Comprendre les listes de sanctions OFAC, ONU et OFSI UK. Obligations de filtrage, PEP et risques pour les entreprises France & Maroc.

Sanctions internationales ONU OFAC OFSI
L'équipe RiskSonnar · 2026-03-28 · 9 min

Depuis 2022, les sanctions internationales se sont multipliées : embargos Russie, Iran, Corée du Nord, sanctions sectorielles (défense, crypto, puces, énergie). Les entreprises doivent désormais filtrer leurs contreparties pour éviter d'être impliquées, même indirectement, dans une violation. Ce guide détaille les grandes listes, les obligations de filtrage, et les conséquences réelles d'un manquement — illustrées par des cas emblématiques.

Le paysage des sanctions internationales en 2026

Les sanctions sont devenues un outil géopolitique majeur.

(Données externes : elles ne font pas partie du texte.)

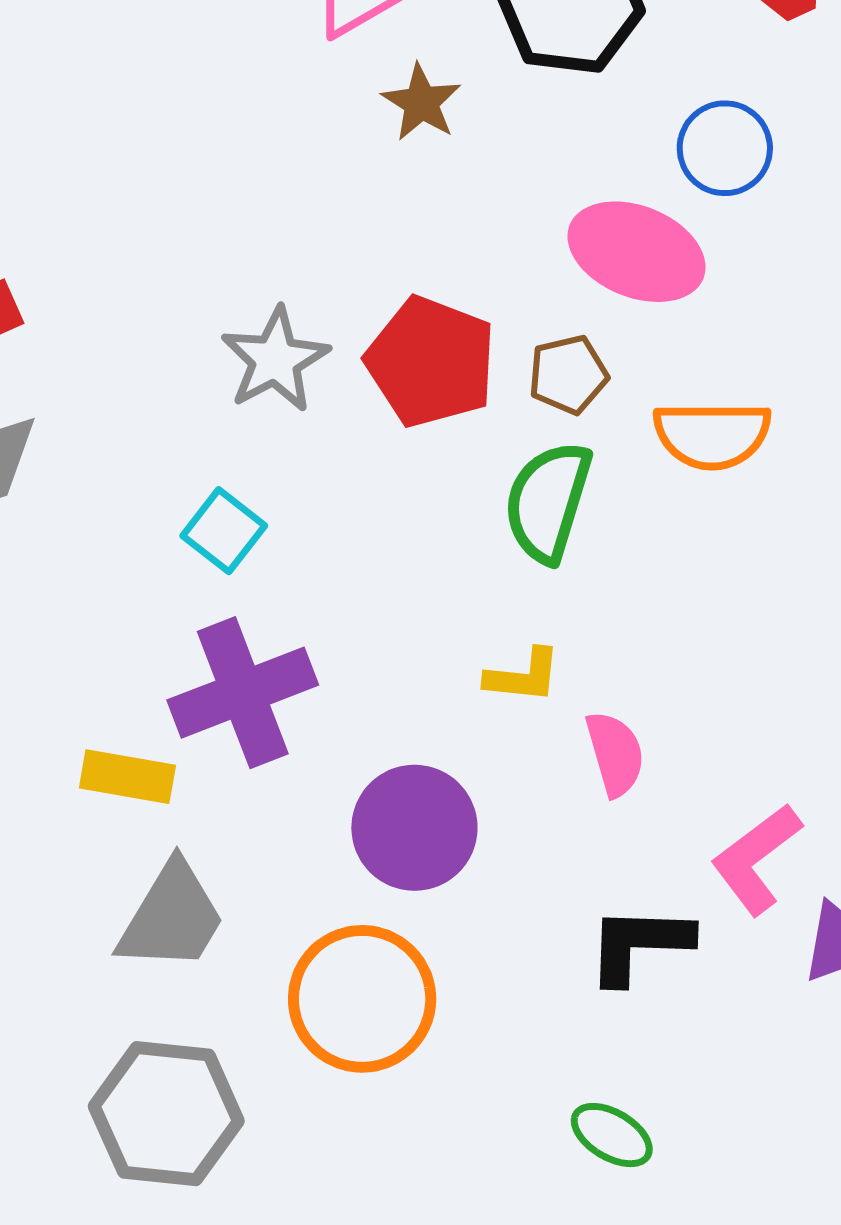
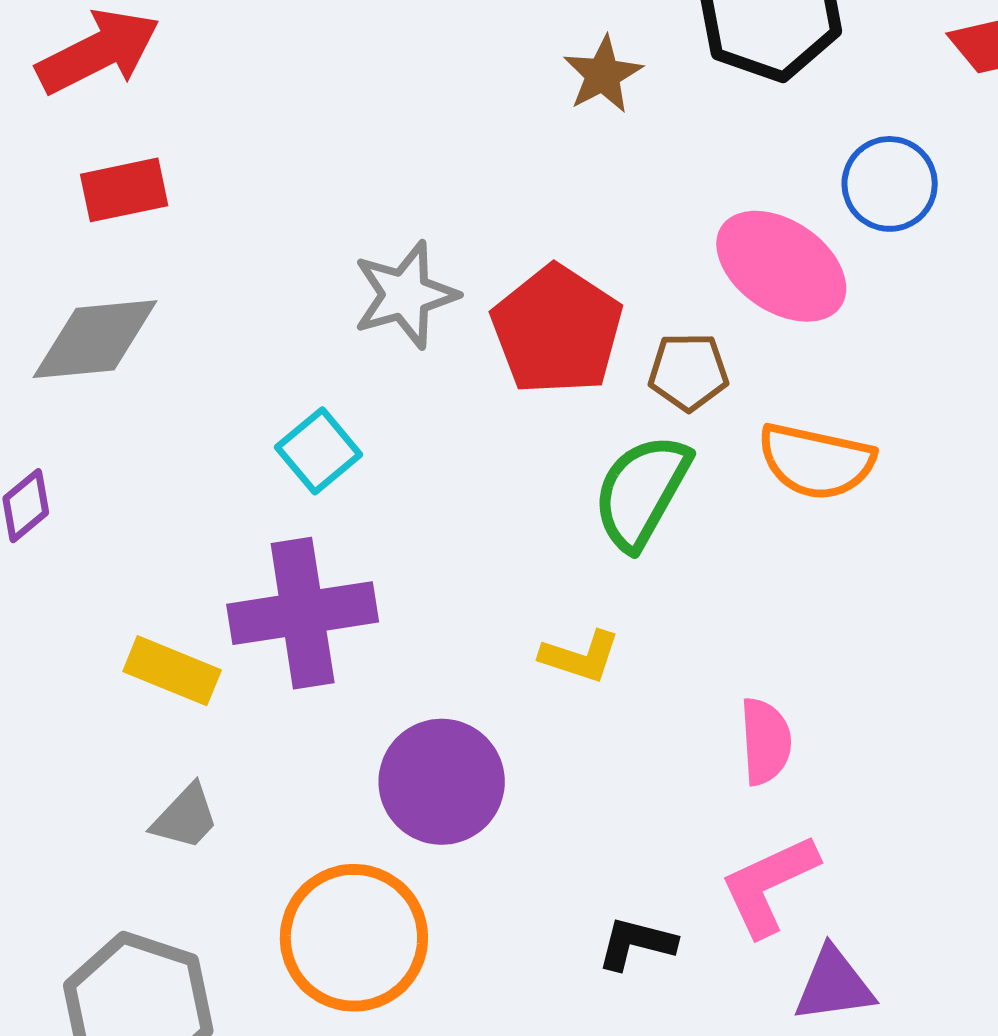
pink semicircle: (615, 754) -> (765, 741), moved
gray trapezoid: (172, 917) -> (185, 817), size x0.6
black L-shape: (639, 944) -> (636, 943), size x0.7

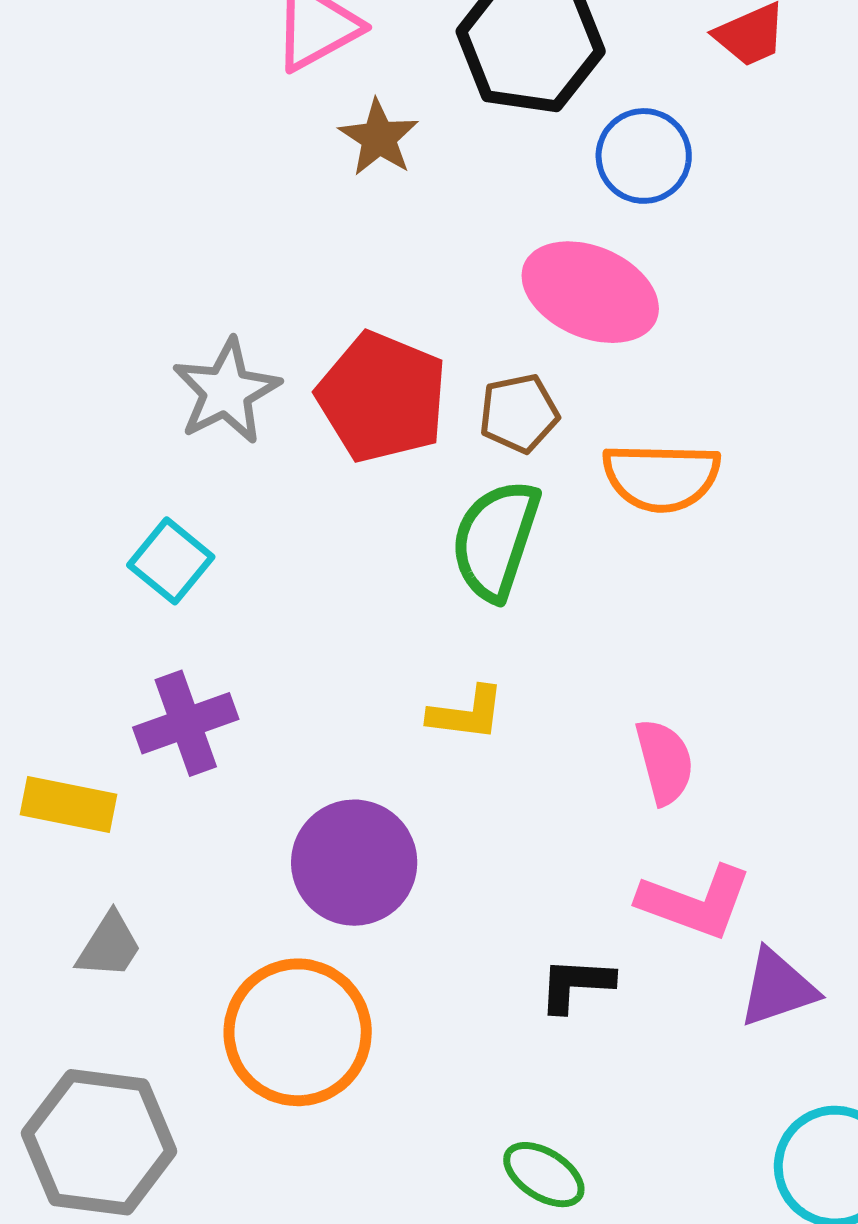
blue circle: (890, 184) -> (644, 156), moved
purple cross: (303, 613) -> (186, 723), size x0.7
pink L-shape: (769, 885) -> (695, 902), turned -124

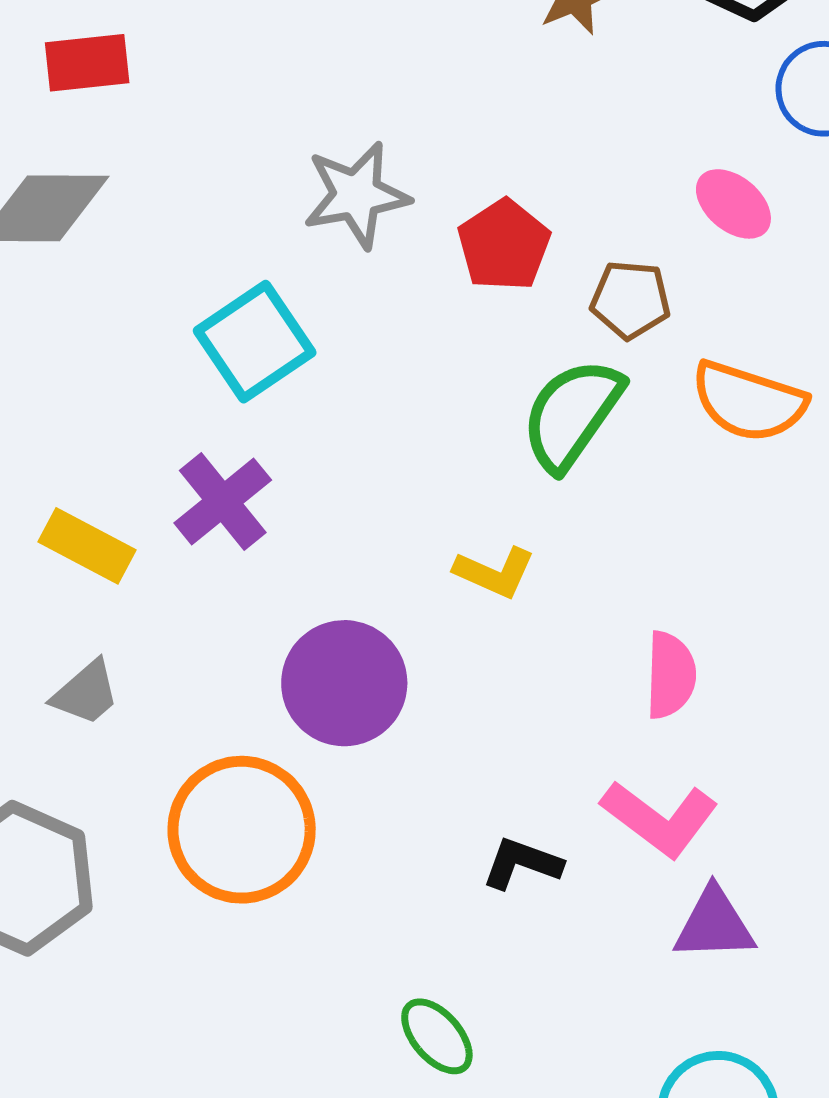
pink ellipse: (590, 292) -> (733, 204), size x0.6
red pentagon: (382, 397) -> (504, 245), size x0.7
cyan square: (171, 561) -> (255, 342), size x1.4
purple cross: (186, 723) -> (223, 502), turned -36

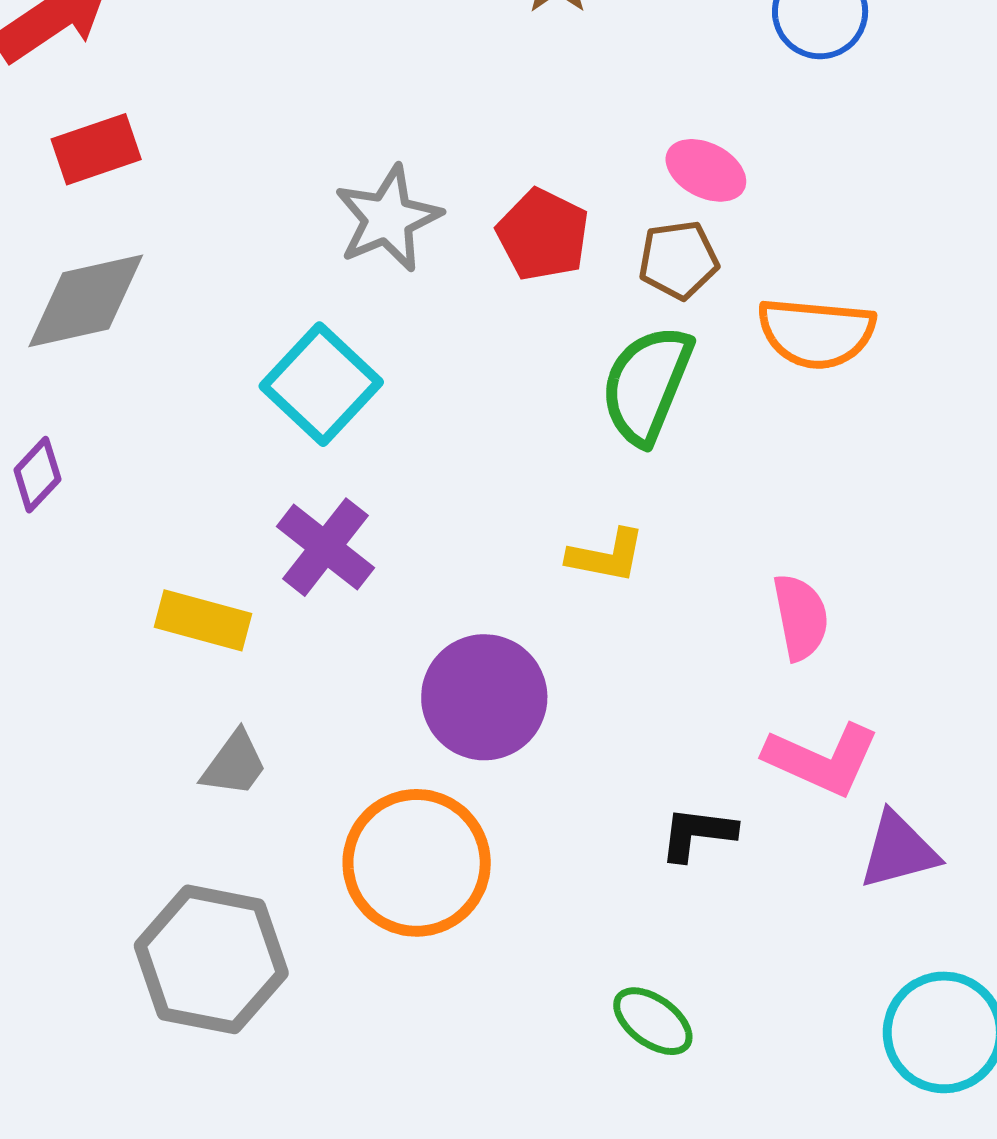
pink ellipse: (733, 204) -> (706, 170), moved

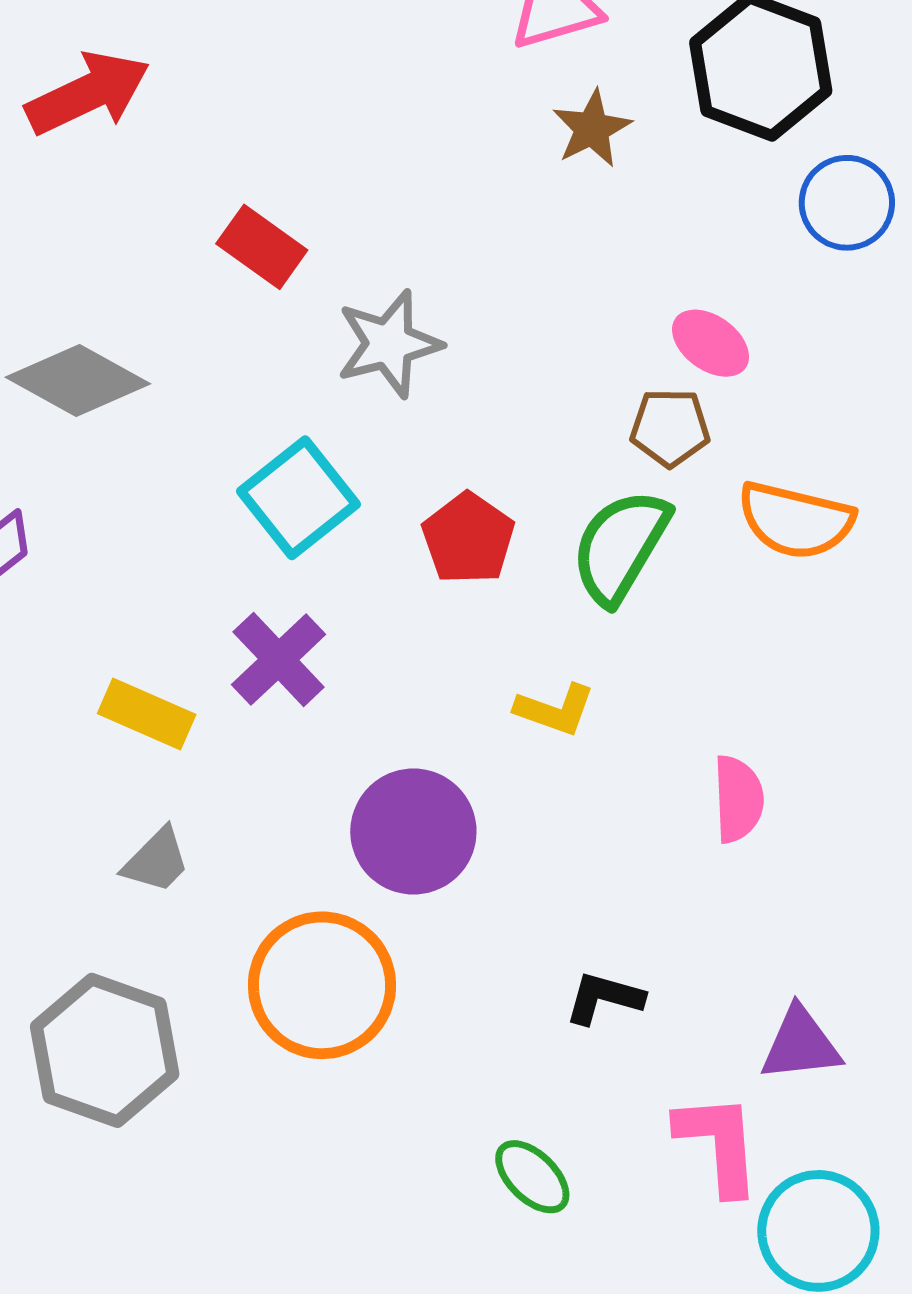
red rectangle: (96, 149) -> (262, 247), moved, turned 46
red pentagon: (543, 235) -> (468, 538), moved
gray diamond: (86, 301) -> (78, 381), turned 33
pink L-shape: (822, 759) -> (718, 1144), moved, turned -127

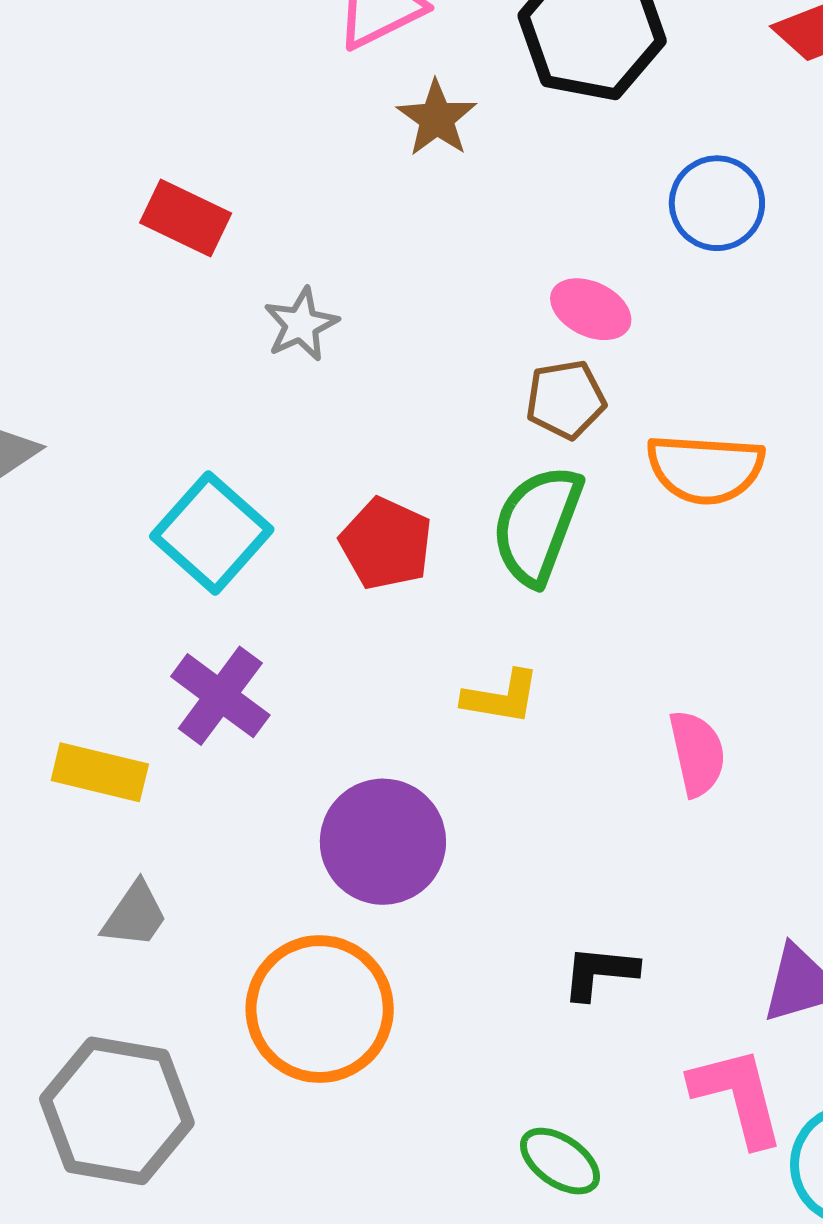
blue circle: (847, 203) -> (717, 203), moved
red rectangle: (262, 247) -> (186, 218), moved
gray star: (389, 344) -> (301, 324), moved, size x0.7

Le nombre total de personnes et d'entités sanctionnées dans le monde est passé de 8 000 en 2010 à plus de 50 000 en 2025. Les listes s'étendent, se recoupent et se mettent à jour plusieurs fois par mois. Une entreprise qui ne filtre pas ses contreparties prend un risque légal et financier significatif — même si elle est de bonne foi.

Qui est concerné ?

Contrairement à une idée reçue, les obligations de filtrage ne concernent pas que les banques. En France, toute entreprise qui effectue des transactions internationales ou qui traite avec des clients ou fournisseurs étrangers peut être tenue responsable. Au Maroc, les obligations s'appliquent aux établissements de crédit, sociétés de bourse, professions comptables et juridiques, mais aussi à toute entité qui traite des montants significatifs.

Le cas BNP Paribas — 8,9 milliards d'amende

En 2014, BNP Paribas a été condamnée à payer 8,9 milliards de dollars à l'OFAC pour avoir violé les embargos américains contre Cuba, l'Iran et le Soudan entre 2004 et 2012. La banque a également dû plaider coupable, suspendre certaines activités pendant un an et remplacer plusieurs cadres. Au-delà de l'amende financière, l'atteinte à la réputation a été profonde.

Ce cas illustre une vérité importante : les sanctions OFAC sont extraterritoriales. Toute transaction en dollars, même entre deux entités non-américaines, peut relever de leur compétence.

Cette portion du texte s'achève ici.